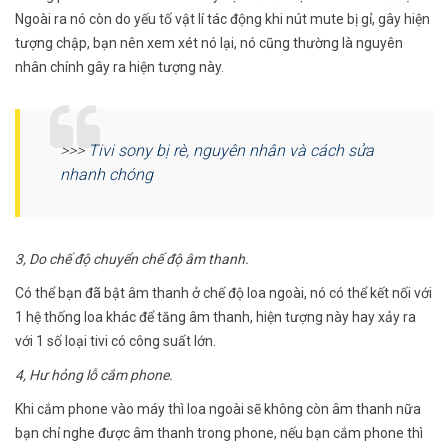
Ngoài ra nó còn do yếu tố vật lí tác động khi nút mute bị gỉ, gây hiện
tượng chập, bạn nên xem xét nó lại, nó cũng thường là nguyên
nhân chính gây ra hiện tượng này.
>>>
Tivi sony bị rè, nguyên nhân và cách sửa
nhanh chóng
3, Do chế độ chuyển chế độ âm thanh.
Có thể bạn đã bật âm thanh ở chế độ loa ngoài, nó có thể kết nối với
1 hệ thống loa khác để tăng âm thanh, hiện tượng này hay xảy ra
với 1 số loại tivi có công suất lớn.
4, Hư hỏng lỗ cắm phone.
Khi cắm phone vào máy thì loa ngoài sẽ không còn âm thanh nữa
bạn chỉ nghe được âm thanh trong phone, nếu bạn cắm phone thì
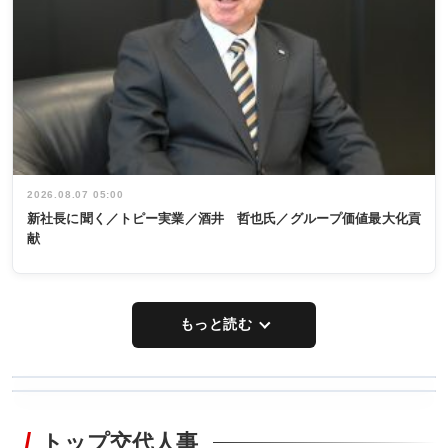
2026.08.07 05:00
新社長に聞く／トピー実業／酒井 哲也氏／グループ価値最大化貢
献
もっと読む
WORKING
RECYCLING
STYLE
トップ交代人事
タックトレー
非鉄業界で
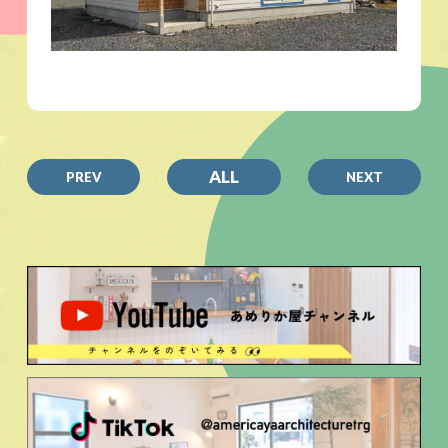
ALL
PREV
NEXT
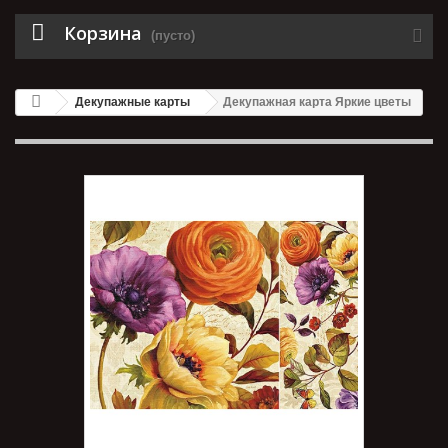
Корзина
(пусто)
Декупажные карты
Декупажная карта Яркие цветы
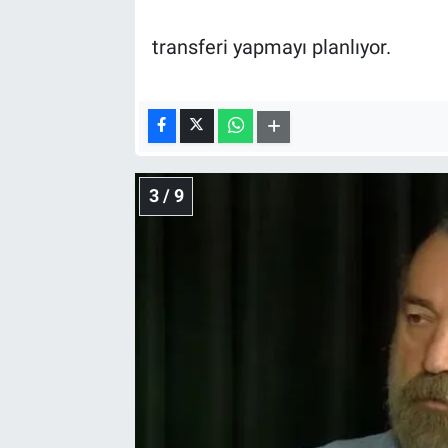
transferi yapmayı planlıyor.
3 / 9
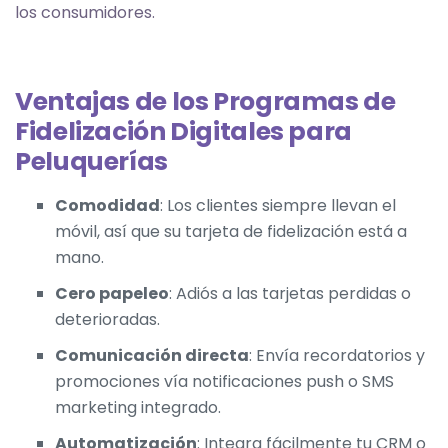
los consumidores.
Ventajas de los Programas de
Fidelización Digitales para
Peluquerías
Comodidad
: Los clientes siempre llevan el
móvil, así que su tarjeta de fidelización está a
mano.
Cero papeleo
: Adiós a las tarjetas perdidas o
deterioradas.
Comunicación directa
: Envía recordatorios y
promociones vía notificaciones push o SMS
marketing integrado.
Automatización
: Integra fácilmente tu CRM o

====

▶ EXERCISE DIRECTIONS
Copy all of the entries verbatim, leaving out any pictures they contain.

▶ OUTPUT BELOW
Ngoài ra nó còn do yếu tố vật lí tác động khi nút mute bị gỉ, gây hiện
tượng chập, bạn nên xem xét nó lại, nó cũng thường là nguyên
nhân chính gây ra hiện tượng này.
>>>
Tivi sony bị rè, nguyên nhân và cách sửa
nhanh chóng
3, Do chế độ chuyển chế độ âm thanh.
Có thể bạn đã bật âm thanh ở chế độ loa ngoài, nó có thể kết nối với
1 hệ thống loa khác để tăng âm thanh, hiện tượng này hay xảy ra
với 1 số loại tivi có công suất lớn.
4, Hư hỏng lỗ cắm phone.
Khi cắm phone vào máy thì loa ngoài sẽ không còn âm thanh nữa
bạn chỉ nghe được âm thanh trong phone, nếu bạn cắm phone thì
2026.08.07 05:00
新社長に聞く／トピー実業／酒井 哲也氏／グループ価値最大化貢
献
もっと読む
WORKING
RECYCLING
STYLE
トップ交代人事
タックトレー
非鉄業界で
ALL
PREV
NEXT
Корзина
(пусто)
Декупажные карты
Декупажная карта Яркие цветы
transferi yapmayı planlıyor.
3 / 9
los consumidores.
Ventajas de los Programas de
Fidelización Digitales para
Peluquerías
Comodidad
: Los clientes siempre llevan el
móvil, así que su tarjeta de fidelización está a
mano.
Cero papeleo
: Adiós a las tarjetas perdidas o
deterioradas.
Comunicación directa
: Envía recordatorios y
promociones vía notificaciones push o SMS
marketing integrado.
Automatización
: Integra fácilmente tu CRM o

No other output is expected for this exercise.